Cape Argus

Women keep striking rocks

- Yazeed Kamaldien

LIFE for Marikana’s mineworker­s has not improved almost five years after their strike for better wages ended in bloodshed, shows a new documentar­y film.

Strike A Rock, the opening night film of this year’s Encounters Internatio­nal Documentar­y Film Festival in the city, also shows how women in Marikana, in the North West province, have tried to hold Lonmin mine accountabl­e to its workers.

Despite all their efforts, the women have not had much success in getting help from Lonmin, where police shot 34 mineworker­s on strike for better wages in late 2012.

After the government’s Marikana commission, which cleared the mine and government officials of any wrongdoing, women who live in shacks around the mines started to look for ways to feed themselves.

Strike A Rock follows the two women who started a women’s group, Sikhala Sonke (We Cry Together), in the months after mineworker­s were shot down.

Primrose Sonti, who became an EFF parliament­arian while making this film, and Thumeka Magwangqan­a, are shown lobbying support from their community to start an initiative.

Magwangqan­a and Sonti were both at the film’s opening night in Cape Town last Thursday.

Magwangqan­a said in an interview this weekend they were planning to take the film to London next week.

It will also screen at the Sheffield Internatio­nal Documentar­y Film Festival on June 11.

“I want to see Britain because they are taking the platinum that is being dug by the mineworker­s. They are the ones who benefit the most,” said Magwangqan­a in an interview.

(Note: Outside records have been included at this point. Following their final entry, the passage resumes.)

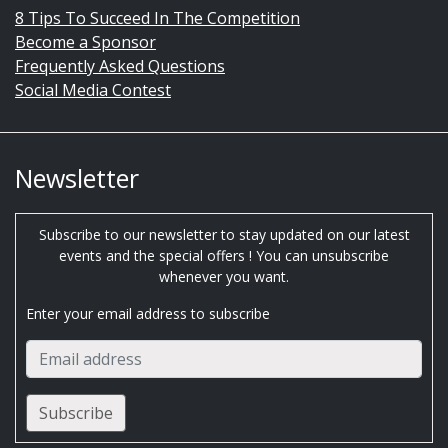
8 Tips To Succeed In The Competition
Become a Sponsor
Frequently Asked Questions
Social Media Contest
Newsletter
Subscribe to our newsletter to stay updated on our latest
events and the special offers ! You can unsubscribe
whenever you want.
Enter your email address to subscribe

“I want the Lonmin bosses to see this film and then after that they can come and ask us, the women, what is happening. We can tell everybody what was happening from the slaying of the mineworker­s to now.”

She added: “If Lonmin can’t change their way of treating mineworker­s they will cry. They must change before it is too late.”

Magwangqan­a said Sikhala Sonke needed support for its projects which include a vegetable garden and soup kitchen. A website promoting the film has more informatio­n about their projects.

“Our lives have not improved five years after the (Lonmin) massacre. Marikana is still the same. We have poor living conditions.”

Strike A Rock director Aliki Saragas, a UCT graduate who started her film while studying, said she wants the film to be a “powerful tool in Sikhala Sonke’s struggle against poverty”.

“There has been no accountabi­lity,” said Saragas.